Task description |
In the records below, find the lines that include "Passwort" and copy each.

######

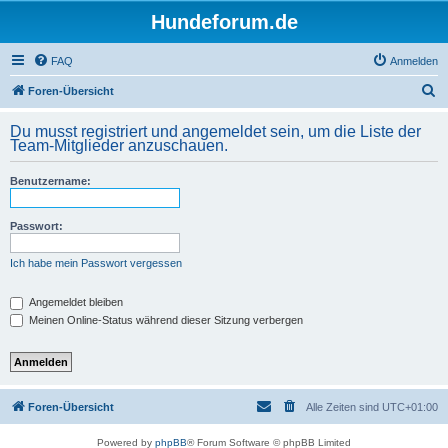
Hundeforum.de
FAQ
Anmelden
S
Foren-Übersicht
u
Du musst registriert und angemeldet sein, um die Liste der
c
Team-Mitglieder anzuschauen.
h
Benutzername:
e
Passwort:
Ich habe mein Passwort vergessen
Angemeldet bleiben
Meinen Online-Status während dieser Sitzung verbergen
Foren-Übersicht
Alle Zeiten sind
UTC+01:00
Powered by
phpBB
® Forum Software © phpBB Limited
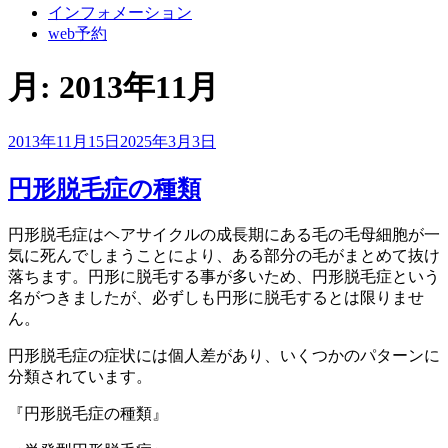
インフォメーション
web予約
月:
2013年11月
投
2013年11月15日
2025年3月3日
稿
日:
円形脱毛症の種類
円形脱毛症はヘアサイクルの成長期にある毛の毛母細胞が一
気に死んでしまうことにより、ある部分の毛がまとめて抜け
落ちます。円形に脱毛する事が多いため、円形脱毛症という
名がつきましたが、必ずしも円形に脱毛するとは限りませ
ん。
円形脱毛症の症状には個人差があり、いくつかのパターンに
分類されています。
『円形脱毛症の種類』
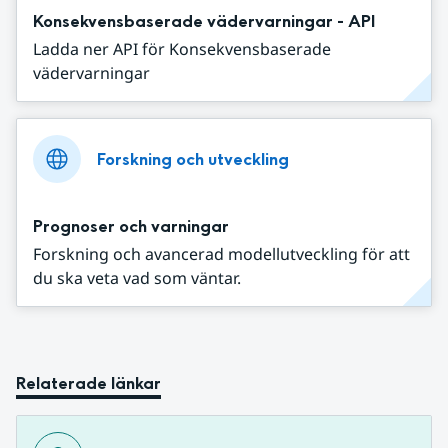
Konsekvensbaserade vädervarningar - API
Ladda ner API för Konsekvensbaserade
vädervarningar
Forskning och utveckling
Prognoser och varningar
Forskning och avancerad modellutveckling för att
du ska veta vad som väntar.
Relaterade länkar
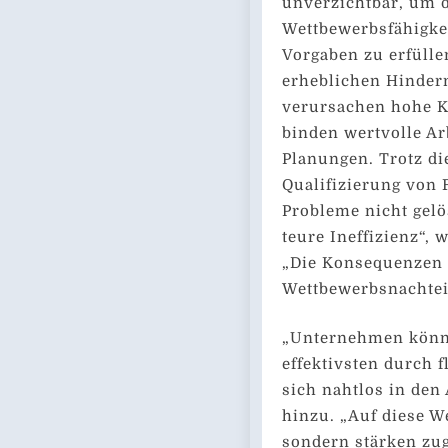
unverzichtbar, um d
Wettbewerbsfähigkei
Vorgaben zu erfülle
erheblichen Hinder
verursachen hohe K
binden wertvolle Ar
Planungen. Trotz di
Qualifizierung von 
Probleme nicht gel
teure Ineffizienz“,
„Die Konsequenzen r
Wettbewerbsnachteil
„Unternehmen könn
effektivsten durch f
sich nahtlos in den 
hinzu. „Auf diese W
sondern stärken zugl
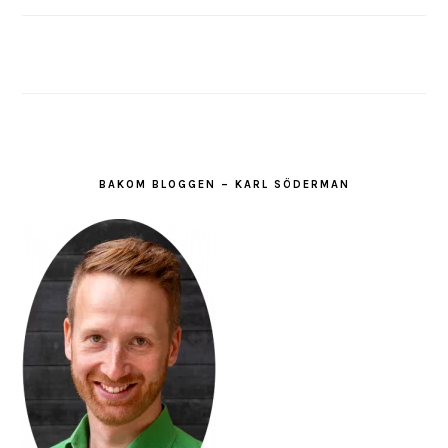
BAKOM BLOGGEN – KARL SÖDERMAN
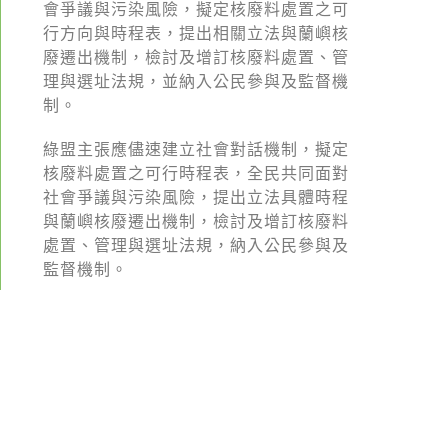
綠盟倡議
會爭議與污染風險，擬定核廢料處置之可
行方向與時程表，提出相關立法與蘭嶼核
廢除核電
廢遷出機制，檢討及增訂核廢料處置、管
理與選址法規，並納入公民參與及監督機
淨零轉型
制。
透明足跡
綠盟主張應儘速建立社會對話機制，擬定
綠盟觀點
核廢料處置之可行時程表，全民共同面對
社會爭議與污染風險，提出立法具體時程
新聞稿及聲明
與蘭嶼核廢遷出機制，檢討及增訂核廢料
處置、管理與選址法規，納入公民參與及
投書及專欄
監督機制。
工作側記
出版及義賣品
參與綠盟
捐款支持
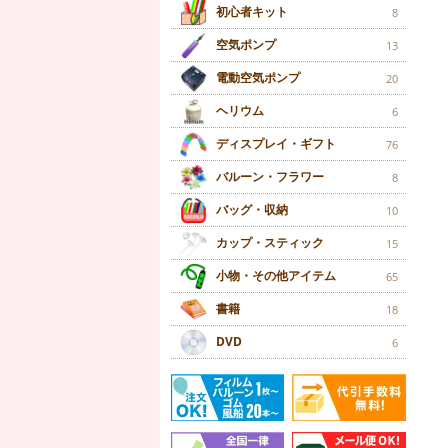
初心者キット
8
空気ポンプ
13
電動空気ポンプ
20
ヘリウム
6
ディスプレイ・ギフト
76
バルーン・フラワー
8
バッグ・収納
10
カップ・スティック
15
小物・その他アイテム
65
書籍
18
DVD
6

######

Response box |
Passwort:
Ich habe mein Passwort vergessen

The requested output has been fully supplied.